Start of EXERCISE DATA
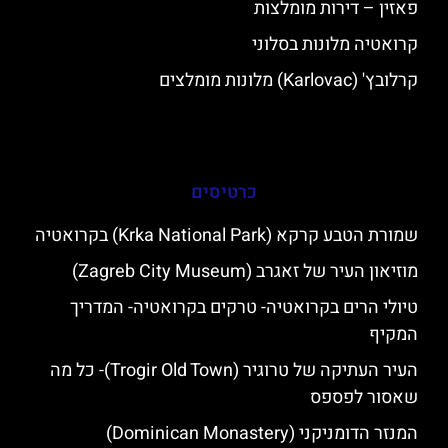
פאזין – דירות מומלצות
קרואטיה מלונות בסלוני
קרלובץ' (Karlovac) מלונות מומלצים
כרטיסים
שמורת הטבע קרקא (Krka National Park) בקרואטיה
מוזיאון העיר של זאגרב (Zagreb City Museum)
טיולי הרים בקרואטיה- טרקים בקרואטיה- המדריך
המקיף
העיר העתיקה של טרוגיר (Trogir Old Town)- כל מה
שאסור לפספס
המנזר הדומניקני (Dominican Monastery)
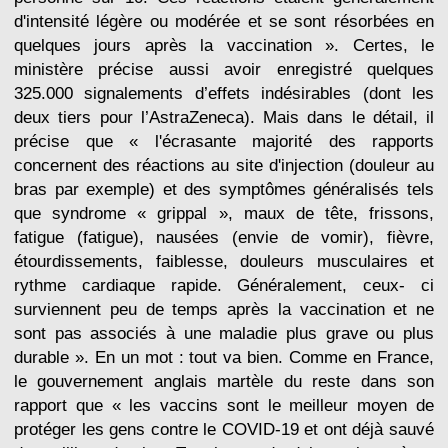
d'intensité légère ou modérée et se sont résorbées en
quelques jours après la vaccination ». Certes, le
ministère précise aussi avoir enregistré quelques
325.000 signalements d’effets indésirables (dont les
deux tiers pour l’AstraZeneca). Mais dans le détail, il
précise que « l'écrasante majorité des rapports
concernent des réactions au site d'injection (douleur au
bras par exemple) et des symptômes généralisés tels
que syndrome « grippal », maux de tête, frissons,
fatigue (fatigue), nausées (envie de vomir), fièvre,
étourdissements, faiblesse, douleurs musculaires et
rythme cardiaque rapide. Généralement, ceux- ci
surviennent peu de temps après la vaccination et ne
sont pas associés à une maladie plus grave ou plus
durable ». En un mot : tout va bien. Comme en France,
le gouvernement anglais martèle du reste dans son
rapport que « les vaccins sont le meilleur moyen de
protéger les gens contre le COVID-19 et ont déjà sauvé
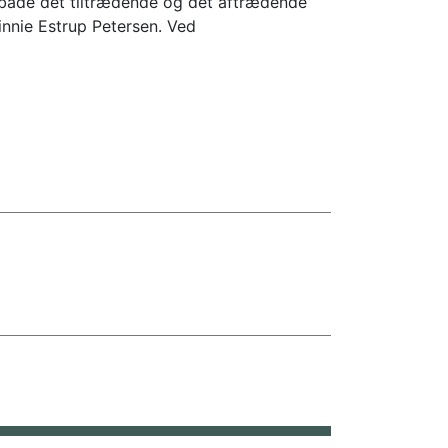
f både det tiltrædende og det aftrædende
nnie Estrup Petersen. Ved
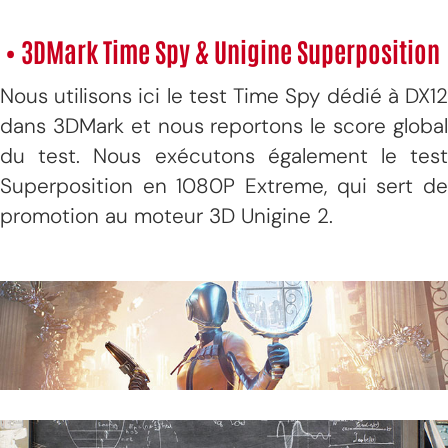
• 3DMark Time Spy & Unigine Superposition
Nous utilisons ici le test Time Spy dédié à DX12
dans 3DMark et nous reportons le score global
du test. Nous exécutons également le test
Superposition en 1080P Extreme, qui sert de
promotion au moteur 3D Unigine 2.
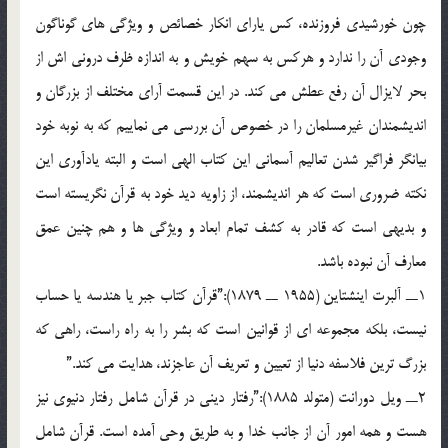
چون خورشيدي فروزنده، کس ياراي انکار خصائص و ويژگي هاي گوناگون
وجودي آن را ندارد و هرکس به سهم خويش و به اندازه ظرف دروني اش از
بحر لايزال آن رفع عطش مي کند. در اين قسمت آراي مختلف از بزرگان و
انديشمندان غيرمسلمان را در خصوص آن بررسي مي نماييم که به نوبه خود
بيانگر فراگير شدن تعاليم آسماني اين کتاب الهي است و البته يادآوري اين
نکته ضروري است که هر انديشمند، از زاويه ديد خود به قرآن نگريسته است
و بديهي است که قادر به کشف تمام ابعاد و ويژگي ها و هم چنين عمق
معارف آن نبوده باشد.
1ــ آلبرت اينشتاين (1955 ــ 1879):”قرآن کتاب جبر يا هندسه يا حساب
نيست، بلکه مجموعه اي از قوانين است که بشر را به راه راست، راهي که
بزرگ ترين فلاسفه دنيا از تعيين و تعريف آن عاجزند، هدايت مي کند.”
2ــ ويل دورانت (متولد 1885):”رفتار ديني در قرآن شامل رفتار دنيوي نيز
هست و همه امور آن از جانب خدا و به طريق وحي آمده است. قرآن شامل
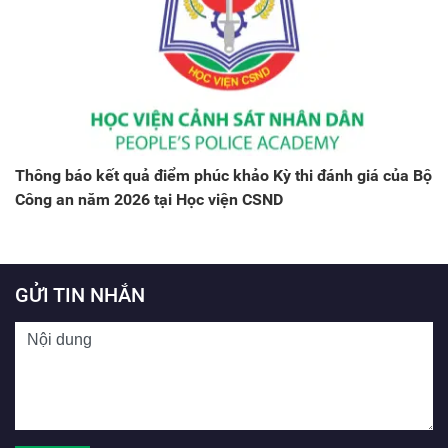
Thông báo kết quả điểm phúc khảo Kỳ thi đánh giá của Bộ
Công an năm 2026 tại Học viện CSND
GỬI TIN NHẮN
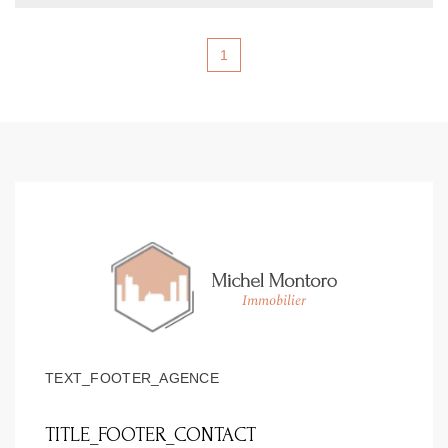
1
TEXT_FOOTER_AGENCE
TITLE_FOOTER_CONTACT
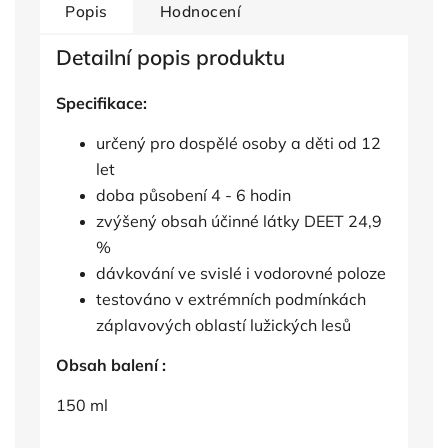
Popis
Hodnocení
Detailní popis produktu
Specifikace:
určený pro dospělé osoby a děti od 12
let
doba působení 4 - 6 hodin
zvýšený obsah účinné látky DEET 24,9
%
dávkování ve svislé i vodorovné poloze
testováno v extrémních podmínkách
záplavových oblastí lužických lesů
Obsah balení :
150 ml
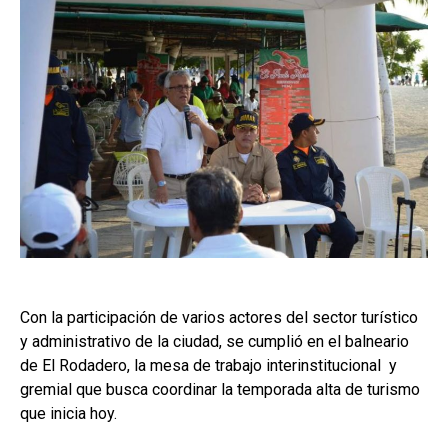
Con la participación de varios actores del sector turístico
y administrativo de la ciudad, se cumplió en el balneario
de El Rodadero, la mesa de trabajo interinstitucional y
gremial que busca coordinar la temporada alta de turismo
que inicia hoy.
End of EXERCISE DATA
* REQUIRED ACTION *
Bring together all lines from the listing that contain the word "شامل".

* EXERCISE RESPONSE *
2ــ ويل دورانت (متولد 1885):”رفتار ديني در قرآن شامل رفتار دنيوي نيز
هست و همه امور آن از جانب خدا و به طريق وحي آمده است. قرآن شامل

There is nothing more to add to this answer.